►

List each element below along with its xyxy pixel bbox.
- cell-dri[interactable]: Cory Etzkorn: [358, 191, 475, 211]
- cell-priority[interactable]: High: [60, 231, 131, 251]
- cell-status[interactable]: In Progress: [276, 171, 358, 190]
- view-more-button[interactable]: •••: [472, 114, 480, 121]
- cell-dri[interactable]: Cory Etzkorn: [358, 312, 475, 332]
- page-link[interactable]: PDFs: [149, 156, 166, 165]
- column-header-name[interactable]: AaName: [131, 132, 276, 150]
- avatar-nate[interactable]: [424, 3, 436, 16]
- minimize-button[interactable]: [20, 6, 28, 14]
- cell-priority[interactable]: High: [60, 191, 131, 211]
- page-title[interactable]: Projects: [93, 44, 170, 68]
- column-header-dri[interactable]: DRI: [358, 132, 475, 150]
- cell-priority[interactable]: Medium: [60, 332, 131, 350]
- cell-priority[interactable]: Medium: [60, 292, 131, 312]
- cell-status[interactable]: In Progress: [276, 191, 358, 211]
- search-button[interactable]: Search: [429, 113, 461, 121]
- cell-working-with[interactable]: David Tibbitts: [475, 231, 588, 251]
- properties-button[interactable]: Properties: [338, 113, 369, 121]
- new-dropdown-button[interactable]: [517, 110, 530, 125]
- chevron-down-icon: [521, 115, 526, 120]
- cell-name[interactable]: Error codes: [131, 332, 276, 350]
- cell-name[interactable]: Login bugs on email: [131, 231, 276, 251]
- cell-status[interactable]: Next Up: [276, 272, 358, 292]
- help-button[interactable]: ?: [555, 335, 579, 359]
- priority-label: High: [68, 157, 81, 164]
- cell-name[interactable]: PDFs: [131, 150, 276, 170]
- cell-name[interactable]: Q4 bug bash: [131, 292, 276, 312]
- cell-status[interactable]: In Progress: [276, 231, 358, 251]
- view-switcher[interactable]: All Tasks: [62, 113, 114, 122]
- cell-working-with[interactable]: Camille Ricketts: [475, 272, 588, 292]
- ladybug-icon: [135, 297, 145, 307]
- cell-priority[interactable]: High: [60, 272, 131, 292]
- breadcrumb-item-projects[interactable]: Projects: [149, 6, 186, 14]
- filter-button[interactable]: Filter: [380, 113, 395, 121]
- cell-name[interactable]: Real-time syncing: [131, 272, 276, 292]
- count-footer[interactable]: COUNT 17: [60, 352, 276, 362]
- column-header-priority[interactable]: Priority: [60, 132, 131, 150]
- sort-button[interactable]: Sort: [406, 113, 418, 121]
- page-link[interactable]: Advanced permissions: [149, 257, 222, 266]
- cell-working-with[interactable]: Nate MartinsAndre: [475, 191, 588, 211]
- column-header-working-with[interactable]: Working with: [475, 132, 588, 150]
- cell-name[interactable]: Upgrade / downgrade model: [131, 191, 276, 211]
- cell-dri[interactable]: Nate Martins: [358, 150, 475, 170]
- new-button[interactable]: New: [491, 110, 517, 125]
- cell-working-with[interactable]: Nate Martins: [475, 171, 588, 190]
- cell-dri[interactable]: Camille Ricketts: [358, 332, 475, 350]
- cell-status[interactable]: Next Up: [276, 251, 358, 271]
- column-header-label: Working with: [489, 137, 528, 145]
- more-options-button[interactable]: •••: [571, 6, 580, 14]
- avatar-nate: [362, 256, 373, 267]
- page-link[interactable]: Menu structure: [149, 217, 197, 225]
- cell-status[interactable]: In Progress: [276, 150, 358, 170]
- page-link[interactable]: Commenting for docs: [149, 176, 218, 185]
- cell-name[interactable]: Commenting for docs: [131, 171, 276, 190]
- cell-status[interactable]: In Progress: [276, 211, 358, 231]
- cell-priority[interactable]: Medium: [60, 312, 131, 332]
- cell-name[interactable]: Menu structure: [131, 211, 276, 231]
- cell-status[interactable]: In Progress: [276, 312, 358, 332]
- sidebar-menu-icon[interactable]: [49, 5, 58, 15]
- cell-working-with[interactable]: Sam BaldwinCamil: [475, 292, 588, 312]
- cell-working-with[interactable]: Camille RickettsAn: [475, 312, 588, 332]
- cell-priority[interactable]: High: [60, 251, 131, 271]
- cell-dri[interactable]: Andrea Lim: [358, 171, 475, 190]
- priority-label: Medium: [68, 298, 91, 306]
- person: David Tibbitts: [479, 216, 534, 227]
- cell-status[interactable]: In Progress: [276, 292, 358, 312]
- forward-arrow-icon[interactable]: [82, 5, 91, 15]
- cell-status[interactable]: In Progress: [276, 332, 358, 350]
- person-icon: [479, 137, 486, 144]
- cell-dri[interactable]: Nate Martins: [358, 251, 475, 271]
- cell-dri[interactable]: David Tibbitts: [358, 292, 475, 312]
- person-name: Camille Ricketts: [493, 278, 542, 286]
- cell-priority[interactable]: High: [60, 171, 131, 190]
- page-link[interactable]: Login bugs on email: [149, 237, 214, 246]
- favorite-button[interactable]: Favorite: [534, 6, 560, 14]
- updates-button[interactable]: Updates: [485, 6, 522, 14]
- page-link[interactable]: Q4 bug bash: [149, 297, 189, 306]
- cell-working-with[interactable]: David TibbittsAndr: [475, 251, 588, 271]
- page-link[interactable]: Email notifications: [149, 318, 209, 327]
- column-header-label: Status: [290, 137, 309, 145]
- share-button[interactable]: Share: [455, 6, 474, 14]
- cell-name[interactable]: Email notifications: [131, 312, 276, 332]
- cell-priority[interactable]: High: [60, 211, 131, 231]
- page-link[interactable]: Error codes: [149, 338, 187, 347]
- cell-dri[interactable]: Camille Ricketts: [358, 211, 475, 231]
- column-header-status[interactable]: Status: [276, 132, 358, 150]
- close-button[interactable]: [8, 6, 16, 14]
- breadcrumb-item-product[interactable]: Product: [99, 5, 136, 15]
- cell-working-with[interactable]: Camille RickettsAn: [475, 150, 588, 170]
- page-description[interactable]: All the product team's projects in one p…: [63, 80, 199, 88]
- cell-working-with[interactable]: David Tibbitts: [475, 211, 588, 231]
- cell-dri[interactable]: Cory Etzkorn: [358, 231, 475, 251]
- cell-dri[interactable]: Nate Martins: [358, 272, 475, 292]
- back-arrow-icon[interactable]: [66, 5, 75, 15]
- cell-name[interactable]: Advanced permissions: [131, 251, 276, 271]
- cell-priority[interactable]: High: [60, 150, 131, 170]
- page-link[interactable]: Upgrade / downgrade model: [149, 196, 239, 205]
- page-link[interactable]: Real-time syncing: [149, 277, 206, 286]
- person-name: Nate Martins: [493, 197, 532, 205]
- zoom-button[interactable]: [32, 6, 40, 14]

◄

▶ **What needs to be done**: Please transcribe the whole listing exactly as it stands.

▶ **Response**:
List each element below along with its xyxy pixel bbox.
- cell-dri[interactable]: Cory Etzkorn: [358, 191, 475, 211]
- cell-priority[interactable]: High: [60, 231, 131, 251]
- cell-status[interactable]: In Progress: [276, 171, 358, 190]
- view-more-button[interactable]: •••: [472, 114, 480, 121]
- cell-dri[interactable]: Cory Etzkorn: [358, 312, 475, 332]
- page-link[interactable]: PDFs: [149, 156, 166, 165]
- column-header-name[interactable]: AaName: [131, 132, 276, 150]
- avatar-nate[interactable]: [424, 3, 436, 16]
- minimize-button[interactable]: [20, 6, 28, 14]
- cell-priority[interactable]: High: [60, 191, 131, 211]
- page-title[interactable]: Projects: [93, 44, 170, 68]
- column-header-dri[interactable]: DRI: [358, 132, 475, 150]
- cell-priority[interactable]: Medium: [60, 332, 131, 350]
- cell-priority[interactable]: Medium: [60, 292, 131, 312]
- cell-status[interactable]: In Progress: [276, 191, 358, 211]
- search-button[interactable]: Search: [429, 113, 461, 121]
- cell-working-with[interactable]: David Tibbitts: [475, 231, 588, 251]
- properties-button[interactable]: Properties: [338, 113, 369, 121]
- new-dropdown-button[interactable]: [517, 110, 530, 125]
- chevron-down-icon: [521, 115, 526, 120]
- cell-name[interactable]: Error codes: [131, 332, 276, 350]
- cell-name[interactable]: Login bugs on email: [131, 231, 276, 251]
- cell-status[interactable]: Next Up: [276, 272, 358, 292]
- help-button[interactable]: ?: [555, 335, 579, 359]
- priority-label: High: [68, 157, 81, 164]
- cell-name[interactable]: PDFs: [131, 150, 276, 170]
- cell-name[interactable]: Q4 bug bash: [131, 292, 276, 312]
- cell-status[interactable]: In Progress: [276, 231, 358, 251]
- view-switcher[interactable]: All Tasks: [62, 113, 114, 122]
- cell-working-with[interactable]: Camille Ricketts: [475, 272, 588, 292]
- ladybug-icon: [135, 297, 145, 307]
- cell-priority[interactable]: High: [60, 272, 131, 292]
- breadcrumb-item-projects[interactable]: Projects: [149, 6, 186, 14]
- filter-button[interactable]: Filter: [380, 113, 395, 121]
- cell-name[interactable]: Real-time syncing: [131, 272, 276, 292]
- count-footer[interactable]: COUNT 17: [60, 352, 276, 362]
- column-header-priority[interactable]: Priority: [60, 132, 131, 150]
- sort-button[interactable]: Sort: [406, 113, 418, 121]
- page-link[interactable]: Advanced permissions: [149, 257, 222, 266]
- cell-working-with[interactable]: Nate MartinsAndre: [475, 191, 588, 211]
- column-header-working-with[interactable]: Working with: [475, 132, 588, 150]
- cell-name[interactable]: Upgrade / downgrade model: [131, 191, 276, 211]
- cell-dri[interactable]: Nate Martins: [358, 150, 475, 170]
- new-button[interactable]: New: [491, 110, 517, 125]
- cell-working-with[interactable]: Nate Martins: [475, 171, 588, 190]
- cell-dri[interactable]: Camille Ricketts: [358, 332, 475, 350]
- cell-status[interactable]: Next Up: [276, 251, 358, 271]
- column-header-label: Working with: [489, 137, 528, 145]
- more-options-button[interactable]: •••: [571, 6, 580, 14]
- avatar-nate: [362, 256, 373, 267]
- page-link[interactable]: Menu structure: [149, 217, 197, 225]
- cell-status[interactable]: In Progress: [276, 150, 358, 170]
- page-link[interactable]: Commenting for docs: [149, 176, 218, 185]
- cell-name[interactable]: Commenting for docs: [131, 171, 276, 190]
- cell-status[interactable]: In Progress: [276, 211, 358, 231]
- cell-priority[interactable]: Medium: [60, 312, 131, 332]
- cell-name[interactable]: Menu structure: [131, 211, 276, 231]
- cell-status[interactable]: In Progress: [276, 312, 358, 332]
- sidebar-menu-icon[interactable]: [49, 5, 58, 15]
- cell-working-with[interactable]: Sam BaldwinCamil: [475, 292, 588, 312]
- cell-working-with[interactable]: Camille RickettsAn: [475, 312, 588, 332]
- cell-priority[interactable]: High: [60, 251, 131, 271]
- cell-dri[interactable]: Andrea Lim: [358, 171, 475, 190]
- priority-label: Medium: [68, 298, 91, 306]
- person: David Tibbitts: [479, 216, 534, 227]
- cell-status[interactable]: In Progress: [276, 292, 358, 312]
- forward-arrow-icon[interactable]: [82, 5, 91, 15]
- cell-status[interactable]: In Progress: [276, 332, 358, 350]
- person-icon: [479, 137, 486, 144]
- cell-dri[interactable]: Nate Martins: [358, 251, 475, 271]
- cell-dri[interactable]: David Tibbitts: [358, 292, 475, 312]
- person-name: Camille Ricketts: [493, 278, 542, 286]
- cell-priority[interactable]: High: [60, 171, 131, 190]
- page-link[interactable]: Login bugs on email: [149, 237, 214, 246]
- favorite-button[interactable]: Favorite: [534, 6, 560, 14]
- updates-button[interactable]: Updates: [485, 6, 522, 14]
- page-link[interactable]: Q4 bug bash: [149, 297, 189, 306]
- cell-working-with[interactable]: David TibbittsAndr: [475, 251, 588, 271]
- page-link[interactable]: Email notifications: [149, 318, 209, 327]
- column-header-label: Status: [290, 137, 309, 145]
- share-button[interactable]: Share: [455, 6, 474, 14]
- cell-name[interactable]: Email notifications: [131, 312, 276, 332]
- cell-priority[interactable]: High: [60, 211, 131, 231]
- page-link[interactable]: Error codes: [149, 338, 187, 347]
- cell-dri[interactable]: Camille Ricketts: [358, 211, 475, 231]
- column-header-status[interactable]: Status: [276, 132, 358, 150]
- close-button[interactable]: [8, 6, 16, 14]
- breadcrumb-item-product[interactable]: Product: [99, 5, 136, 15]
- cell-working-with[interactable]: Camille RickettsAn: [475, 150, 588, 170]
- page-description[interactable]: All the product team's projects in one p…: [63, 80, 199, 88]
- cell-working-with[interactable]: David Tibbitts: [475, 211, 588, 231]
- cell-dri[interactable]: Cory Etzkorn: [358, 231, 475, 251]
- cell-dri[interactable]: Nate Martins: [358, 272, 475, 292]
- back-arrow-icon[interactable]: [66, 5, 75, 15]
- cell-name[interactable]: Advanced permissions: [131, 251, 276, 271]
- cell-priority[interactable]: High: [60, 150, 131, 170]
- page-link[interactable]: Upgrade / downgrade model: [149, 196, 239, 205]
- page-link[interactable]: Real-time syncing: [149, 277, 206, 286]
- person-name: Nate Martins: [493, 197, 532, 205]
- zoom-button[interactable]: [32, 6, 40, 14]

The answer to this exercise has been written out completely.